За обедом, за которым пили шампанское за здоровье нового Георгиевского кавалера, Шиншин рассказывал городские новости о болезни старой грузинской княгини, о том, что Метивье исчез из Москвы, и о том, что к Растопчину привели какого то немца и объявили ему, что это шампиньон (так рассказывал сам граф Растопчин), и как граф Растопчин велел шампиньона отпустить, сказав народу, что это не шампиньон, а просто старый гриб немец.
– Хватают, хватают, – сказал граф, – я графине и то говорю, чтобы поменьше говорила по французски. Теперь не время.

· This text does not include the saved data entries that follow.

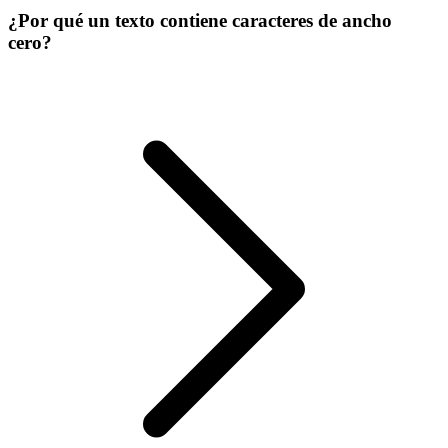
¿Por qué un texto contiene caracteres de ancho
cero?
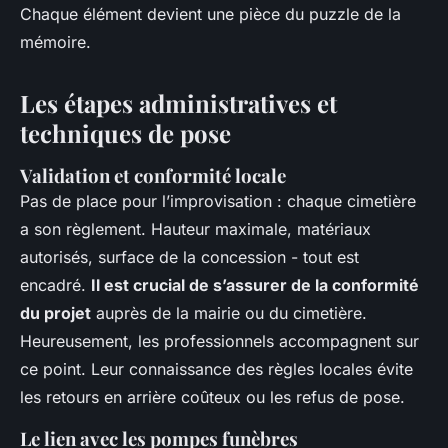
Chaque élément devient une pièce du puzzle de la
mémoire.
Les étapes administratives et
techniques de pose
Validation et conformité locale
Pas de place pour l’improvisation : chaque cimetière
a son règlement. Hauteur maximale, matériaux
autorisés, surface de la concession - tout est
encadré.
Il est crucial de s’assurer de la conformité
du projet
auprès de la mairie ou du cimetière.
Heureusement, les professionnels accompagnent sur
ce point. Leur connaissance des règles locales évite
les retours en arrière coûteux ou les refus de pose.
Le lien avec les pompes funèbres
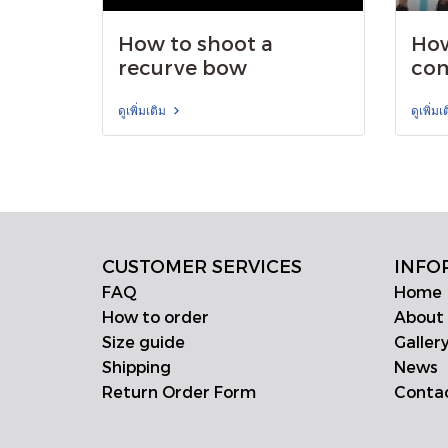
How to shoot a
How
recurve bow
co
ดูเพิ่มเติม
ดูเพิ่มเ
CUSTOMER SERVICES
INFO
FAQ
Home
How to order
About
Size guide
Galler
Shipping
News
Return Order Form
Conta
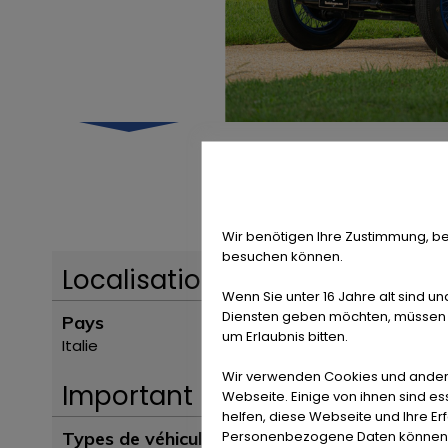
Wir benötigen Ihre Zustimmung, be
besuchen können.
Localisation
Wenn Sie unter 16 Jahre alt sind un
Diensten geben möchten, müssen S
Pays
um Erlaubnis bitten.
Italie
Wir verwenden Cookies und ander
Important
Webseite. Einige von ihnen sind e
helfen, diese Webseite und Ihre Er
Personenbezogene Daten können ve
Types de véhicules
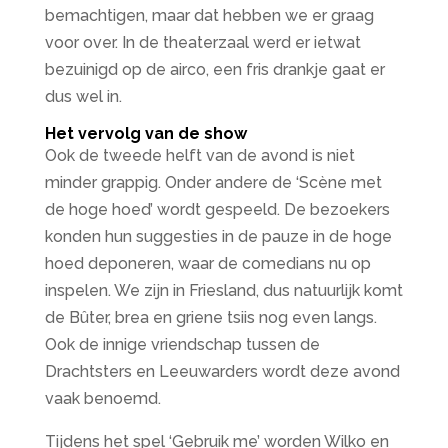
bemachtigen, maar dat hebben we er graag
voor over. In de theaterzaal werd er ietwat
bezuinigd op de airco, een fris drankje gaat er
dus wel in.
Het vervolg van de show
Ook de tweede helft van de avond is niet
minder grappig. Onder andere de ‘Scène met
de hoge hoed’ wordt gespeeld. De bezoekers
konden hun suggesties in de pauze in de hoge
hoed deponeren, waar de comedians nu op
inspelen. We zijn in Friesland, dus natuurlijk komt
de Bûter, brea en griene tsiis nog even langs.
Ook de innige vriendschap tussen de
Drachtsters en Leeuwarders wordt deze avond
vaak benoemd.
Tijdens het spel ‘Gebruik me’ worden Wilko en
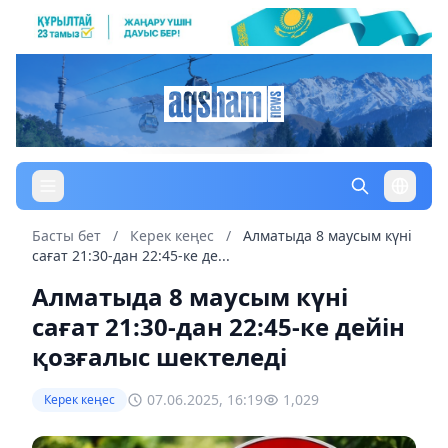
Басты бет
/
Керек кеңес
/
Алматыда 8 маусым күні
сағат 21:30-дан 22:45-ке де...
Алматыда 8 маусым күні
сағат 21:30-дан 22:45-ке дейін
қозғалыс шектеледі
07.06.2025, 16:19
1,029
Керек кеңес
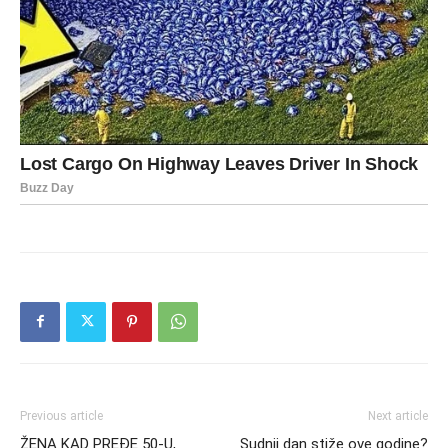
Previous article
Next article
ŽENA KAD PREĐE 50-U,
Sudnji dan stiže ove godine?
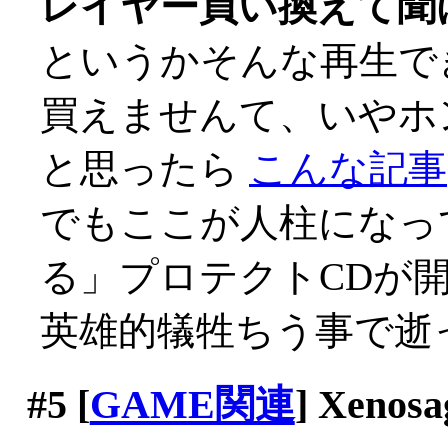
レイヤー買い換えて聞
というかそんな再生で
買えませんて、いやホント
と思ったら
こんな記事
でもここが人柱になっ
る」プロテクトCDが
英雄的犠牲ちう事で逝っ
#5
[
GAME関連
] Xenosa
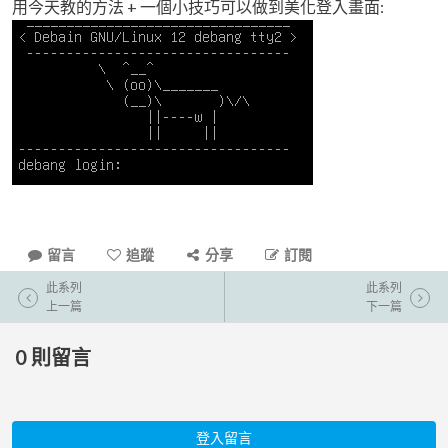
用今天教的方法 + 一個小技巧可以做到美化登入畫面:
留言
追蹤
分享
訂閱
此系列
此系列
上一篇
下一篇
0
則留言
登入留言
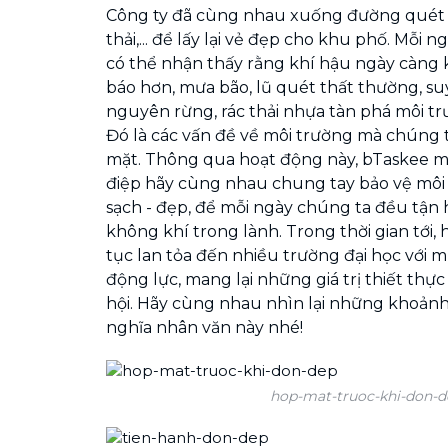
Công ty đã cùng nhau xuống đường quét 
thải,... để lấy lại vẻ đẹp cho khu phố. Mỗi n
có thể nhận thấy rằng khí hậu ngày càng 
báo hơn, mưa bão, lũ quét thất thường, su
nguyên rừng, rác thải nhựa tàn phá môi t
Đó là các vấn đề về môi trường mà chúng t
mặt. Thông qua hoạt động này, bTaskee m
điệp hãy cùng nhau chung tay bảo vệ môi
sạch - đẹp, để mỗi ngày chúng ta đều tậ
không khí trong lành. Trong thời gian tới, 
tục lan tỏa đến nhiều trường đại học với m
động lực, mang lại những giá trị thiết thự
hội. Hãy cùng nhau nhìn lại những khoản
nghĩa nhân văn này nhé!
hop-mat-truoc-khi-don-d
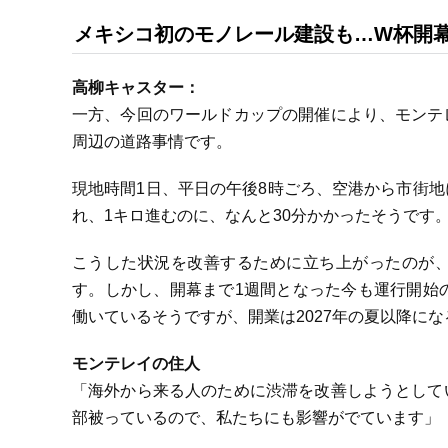
メキシコ初のモノレール建設も…W杯開
高柳キャスター：
一方、今回のワールドカップの開催により、モンテ
周辺の道路事情です。
現地時間1日、平日の午後8時ごろ、空港から市街
れ、1キロ進むのに、なんと30分かかったそうです
こうした状況を改善するために立ち上がったのが
す。しかし、開幕まで1週間となった今も運行開始
働いているそうですが、開業は2027年の夏以降に
モンテレイの住人
「海外から来る人のために渋滞を改善しようとして
部被っているので、私たちにも影響がでています」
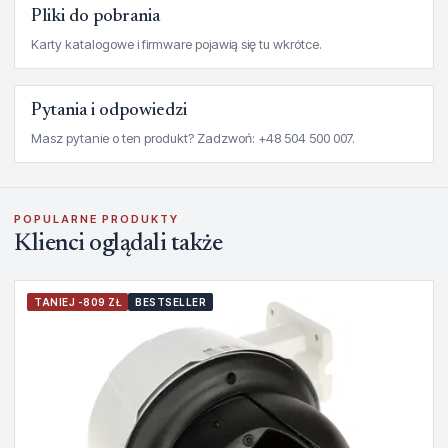
Pliki do pobrania
Karty katalogowe i firmware pojawią się tu wkrótce.
Pytania i odpowiedzi
Masz pytanie o ten produkt? Zadzwoń: +48 504 500 007.
POPULARNE PRODUKTY
Klienci oglądali także
TANIEJ -809 ZŁ
BESTSELLER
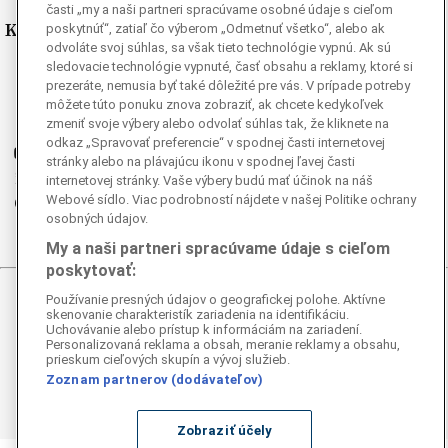
časti „my a naši partneri spracúvame osobné údaje s cieľom
Kde nás nájdete
poskytnúť“, zatiaľ čo výberom „Odmetnuť všetko“, alebo ak
odvoláte svoj súhlas, sa však tieto technológie vypnú. Ak sú
sledovacie technológie vypnuté, časť obsahu a reklamy, ktoré si
Facebook
prezeráte, nemusia byť také dôležité pre vás. V prípade potreby
Instagram
môžete túto ponuku znova zobraziť, ak chcete kedykoľvek
G
zmeniť svoje výbery alebo odvolať súhlas tak, že kliknete na
Ganjing
odkaz „Spravovať preferencie“ v spodnej časti internetovej
Youtube
stránky alebo na plávajúcu ikonu v spodnej ľavej časti
Twitter
internetovej stránky. Vaše výbery budú mať účinok na náš
Webové sídlo. Viac podrobností nájdete v našej Politike ochrany
Telegram
osobných údajov.
RSS
My a naši partneri spracúvame údaje s cieľom
poskytovať:
Používanie presných údajov o geografickej polohe. Aktívne
© 2026 Epoch Times Slovensko
skenovanie charakteristík zariadenia na identifikáciu.
Uchovávanie alebo prístup k informáciám na zariadení.
Personalizovaná reklama a obsah, meranie reklamy a obsahu,
Všetky práva vyhradené. Publikovanie alebo ďalšie šírenie
prieskum cieľových skupín a vývoj služieb.
správ a fotografií zo zdrojov TASR je bez
Zoznam partnerov (dodávateľov)
predchádzajúceho písomného súhlasu TASR porušením
autorského zákona.
Zobraziť účely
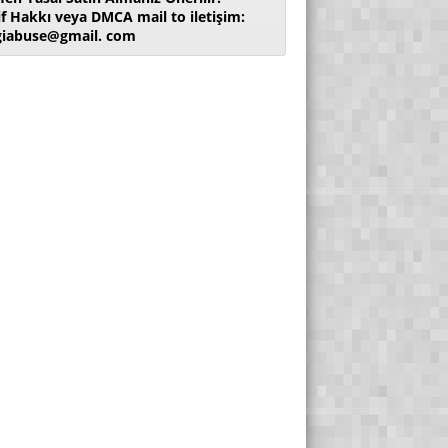
if Hakkı veya DMCA mail to iletişim:
giabuse@gmail. com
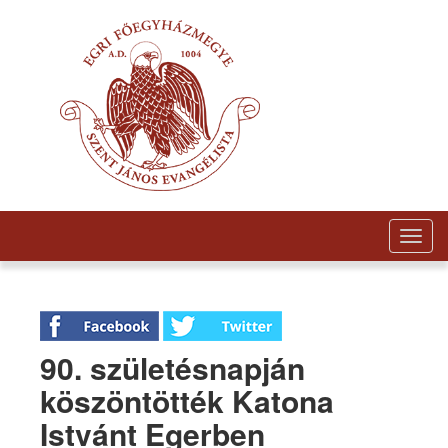
Togg
navig
90. születésnapján
köszöntötték Katona
Istvánt Egerben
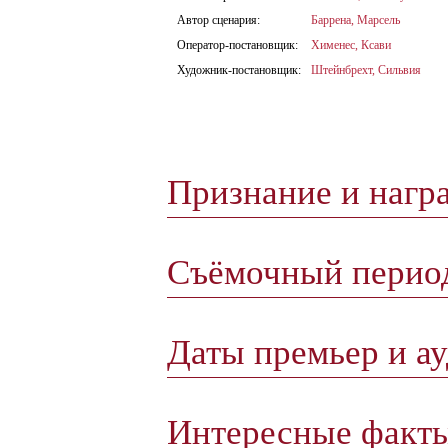
Автор сценария:
Баррена, Марсель
Оператор-постановщик:
Хименес, Ксави
Художник-постановщик:
Штейнбрехт, Сильвия
Признание и нагр
Съёмочный пери
Даты премьер и а
Интересные факт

– А слышали? – сказал Шиншин. – Князь Голицын русского учителя взял, по русски учится – il commence a devenir dangereux de parler francais dans les rues. [становится опасным говорить по французски на улицах.]
– Ну что ж, граф Петр Кирилыч, как ополченье то собирать будут, и вам придется на коня? – сказал старый граф, обращаясь к Пьеру.
Пьер был молчалив и задумчив во все время этого обеда. Он, как бы не понимая, посмотрел на графа при этом обращении.
– Да, да, на войну, – сказал он, – нет! Какой я воин! А впрочем, все так странно, так странно! Да я и сам не понимаю. Я не знаю, я так далек от военных вкусов, но в теперешние времена никто за себя отвечать не может.
После обеда граф уселся покойно в кресло и с серьезным лицом попросил Соню, славившуюся мастерством чтения, читать.
– «Первопрестольной столице нашей Москве.
Неприятель вошел с великими силами в пределы России. Он идет разорять любезное наше отечество», – старательно читала Соня своим тоненьким голоском. Граф, закрыв глаза, слушал, порывисто вздыхая в некоторых местах.
Наташа сидела вытянувшись, испытующе и прямо глядя то на отца, то на Пьера.
Пьер чувствовал на себе ее взгляд и старался не оглядываться. Графиня неодобрительно и сердито покачивала головой против каждого торжественного выражения манифеста. Она во всех этих словах видела только то, что опасности, угрожающие ее сыну, еще не скоро прекратятся. Шиншин, сложив рот в насмешливую улыбку, очевидно приготовился насмехаться над тем, что первое представится для насмешки: над чтением Сони, над тем, что скажет граф, даже над самым воззванием, ежели не представится лучше предлога.